ReDoS is a well-known type of algorithmic complexity attack, where an adversary supplies maliciously crafted strings to a regular expression matching engine, aiming to exhaust computational resources of systems. Even quadratic-time behavior in matching engines has been exploited in successful attacks, as exemplified by major outages at Stack Overflow (2016) and Cloudflare (2019). These incidents motivate a fundamental question: Is it possible to construct matching engines that are provably efficient, running in (near-)linear time in the length of the input string? For classical regular expressions (REGEX), Thompson's construction yields a linear-time algorithm. However, practical engines support powerful features such as backreferences, which strictly extend the expressive power of REGEX but unfortunately increase the risk of ReDoS attacks. This paper investigates the fine-grained complexity of the string matching problem for regular expressions with backreferences (REWBs). Specifically, we consider $r$-use $k$-REWBs. On the hardness side, we show that the string matching problem for $k$-REWBs cannot be solved in $O(n^{2k-ε})$ time for any $ε> 0$ under SETH. We also prove that this problem is \textbf{W[2]}-hard when parameterized by the length of the REWB expression, strengthening the previous \textbf{W[1]}-hardness. Moreover, we prove that this problem for $2$-use $2$-REWBs cannot be solved in $n^{1+o(1)}$ time unless the triangle detection problem can be solved in that time. On the algorithmic side, we present an $O(n \log^2 n)$-time algorithm for $1$-use REWBs, which significantly improves upon the recent $O(n^2)$-time algorithm by Nogami and Terauchi (MFCS, 2025). Our algorithm employs several techniques including suffix trees, transition monoids of REGEXes, factorization forest data structures, and periodicity of strings.

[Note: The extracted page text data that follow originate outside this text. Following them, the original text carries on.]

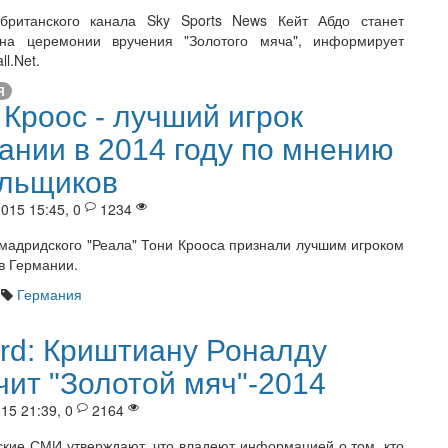
британского канала Sky Sports News Кейт Абдо станет
 на церемонии вручения "Золотого мяча", информирует
ll.Net.
Я
 Кроос - лучший игрок
ании в 2014 году по мнению
льщиков
015 15:45, 0
1234
мадридского "Реала" Тони Крооса признали лучшим игроком
в Германии.
Германия
rd: Криштиану Роналду
чит "Золотой мяч"-2014
15 21:39, 0
2164
ские СМИ утверждают, что владеют информацией о том, кто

翻译：ReDoS是一种众所周知的算法复杂度攻击类型，攻击者通过向正则表达式匹配引擎注入精心构造的字符串，旨在耗尽系统计算资源。即使匹配引擎中表现出二次时间复杂度，也能成功实施攻击，例如Stack Overflow（2016年）和Cloudflare（2019年）的重大故障事件。这些事件引发了一个根本性问题：是否可能构建可证明高效的匹配引擎，使其运行时间与输入字符串长度呈（近）线性关系？对于经典正则表达式（REGEX），汤普森构造法可提供线性时间算法。然而，实际引擎支持回溯引用等强大功能，这严格扩展了REGEX的表达能力，但也增加了ReDoS攻击的风险。本文研究了含回溯引用正则表达式（REWB）字符串匹配问题的细粒度复杂度。具体而言，我们考虑$r$次使用$k$-REWB。在难度方面，我们证明在SETH假设下，$k$-REWB的字符串匹配问题无法在$O(n^{2k-ε})$时间内求解（对任意$ε> 0$）。我们还证明，当以REWB表达式长度为参数时，该问题属于\textbf{W[2]}-难问题，强化了此前的\textbf{W[1]}-难结论。此外，我们证明了$2$次使用$2$-REWB的匹配问题无法在$n^{1+o(1)}$时间内求解，除非三角形检测问题能在相同时间内解决。在算法方面，我们为$1$次使用REWB提出了一种$O(n \log^2 n)$时间复杂度的算法，显著改进了Nogami和Terauchi（MFCS, 2025）近期提出的$O(n^2)$时间复杂度算法。我们的算法综合运用了后缀树、正则表达式迁移幺半群、因子化森林数据结构及字符串周期性等多种技术。